[TASK OBJECTIVE]:
Extract the lines up to and including the one that contains "it’s difficult for", starting with the first line of the entries below, and omit the pictures.

[RECORDED INFORMATION]:
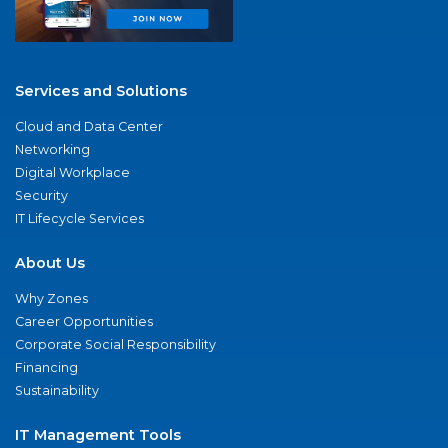
Services and Solutions
Cloud and Data Center
Networking
Digital Workplace
Security
IT Lifecycle Services
About Us
Why Zones
Career Opportunities
Corporate Social Responsibility
Financing
Sustainability
IT Management Tools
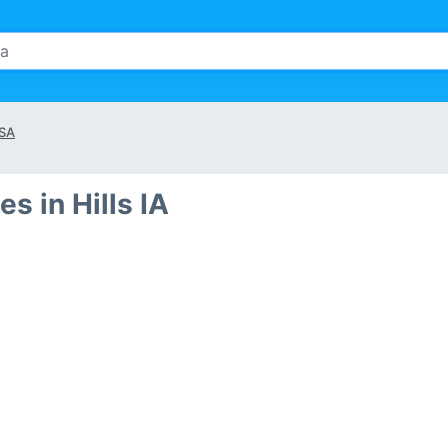
SA
s in Hills IA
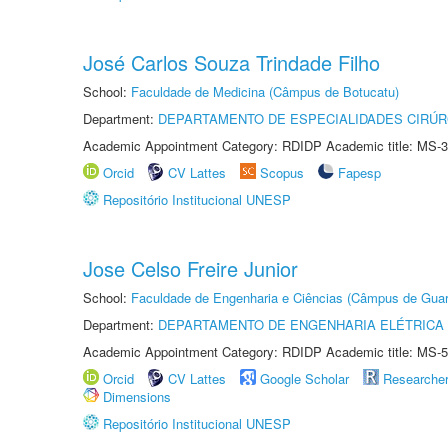
José Carlos Souza Trindade Filho
School:
Faculdade de Medicina (Câmpus de Botucatu)
Department:
DEPARTAMENTO DE ESPECIALIDADES CIRÚR
Academic Appointment Category: RDIDP Academic title: MS-3
Orcid
CV Lattes
Scopus
Fapesp
Repositório Institucional UNESP
Jose Celso Freire Junior
School:
Faculdade de Engenharia e Ciências (Câmpus de Guar
Department:
DEPARTAMENTO DE ENGENHARIA ELÉTRICA
Academic Appointment Category: RDIDP Academic title: MS-5
Orcid
CV Lattes
Google Scholar
Researche
Dimensions
Repositório Institucional UNESP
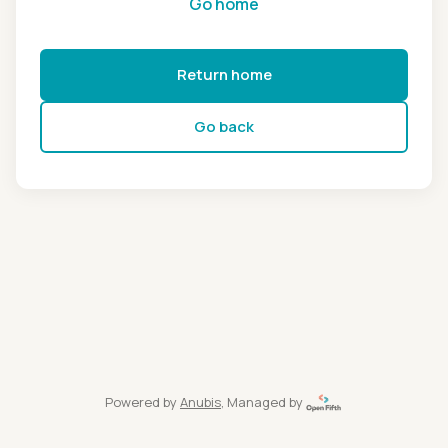
Go home
Return home
Go back
Powered by
Anubis
, Managed by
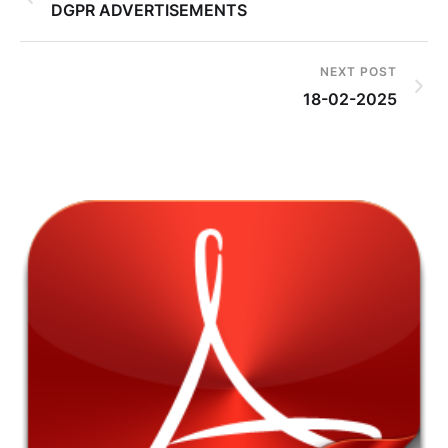
DGPR ADVERTISEMENTS
NEXT POST
18-02-2025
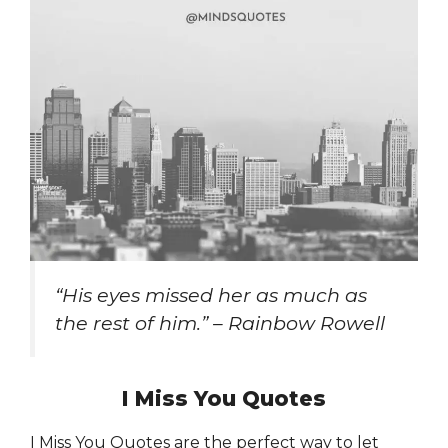
“His eyes missed her as much as
the rest of him.” – Rainbow Rowell
I Miss You Quotes
I Miss You Quotes are the perfect way to let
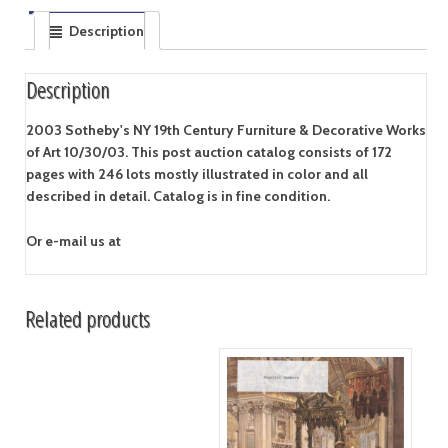
Description
Description
2003 Sotheby's NY 19th Century Furniture & Decorative Works
of Art 10/30/03. This post auction catalog consists of 172
pages with 246 lots mostly illustrated in color and all
described in detail. Catalog is in fine condition.
Or e-mail us at
Related products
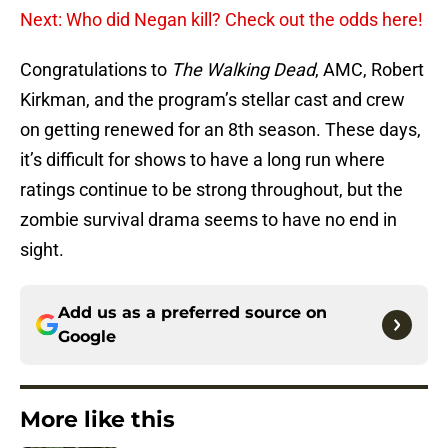
Next: Who did Negan kill? Check out the odds here!
Congratulations to
The Walking Dead
, AMC, Robert
Kirkman, and the program’s stellar cast and crew
on getting renewed for an 8th season. These days,
it’s difficult for shows to have a long run where
ratings continue to be strong throughout, but the
zombie survival drama seems to have no end in
sight.
Add us as a preferred source on
Google
More like this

[TASK SOLUTION]:
Services and Solutions
Cloud and Data Center
Networking
Digital Workplace
Security
IT Lifecycle Services
About Us
Why Zones
Career Opportunities
Corporate Social Responsibility
Financing
Sustainability
IT Management Tools
SA
s in Hills IA
José Carlos Souza Trindade Filho
School:
Faculdade de Medicina (Câmpus de Botucatu)
Department:
DEPARTAMENTO DE ESPECIALIDADES CIRÚR
Academic Appointment Category: RDIDP Academic title: MS-3
Orcid
CV Lattes
Scopus
Fapesp
Repositório Institucional UNESP
Jose Celso Freire Junior
School:
Faculdade de Engenharia e Ciências (Câmpus de Guar
Department:
DEPARTAMENTO DE ENGENHARIA ELÉTRICA
Academic Appointment Category: RDIDP Academic title: MS-5
Orcid
CV Lattes
Google Scholar
Researche
Dimensions
Repositório Institucional UNESP
Go home
Return home
Go back
Powered by
Anubis
, Managed by
DGPR ADVERTISEMENTS
NEXT POST
18-02-2025
“His eyes missed her as much as
the rest of him.” – Rainbow Rowell
I Miss You Quotes
I Miss You Quotes are the perfect way to let
Description
Description
2003 Sotheby's NY 19th Century Furniture & Decorative Works
of Art 10/30/03. This post auction catalog consists of 172
pages with 246 lots mostly illustrated in color and all
described in detail. Catalog is in fine condition.
Or e-mail us at
Related products
Next: Who did Negan kill? Check out the odds here!
Congratulations to
The Walking Dead
, AMC, Robert
Kirkman, and the program’s stellar cast and crew
on getting renewed for an 8th season. These days,
it’s difficult for shows to have a long run where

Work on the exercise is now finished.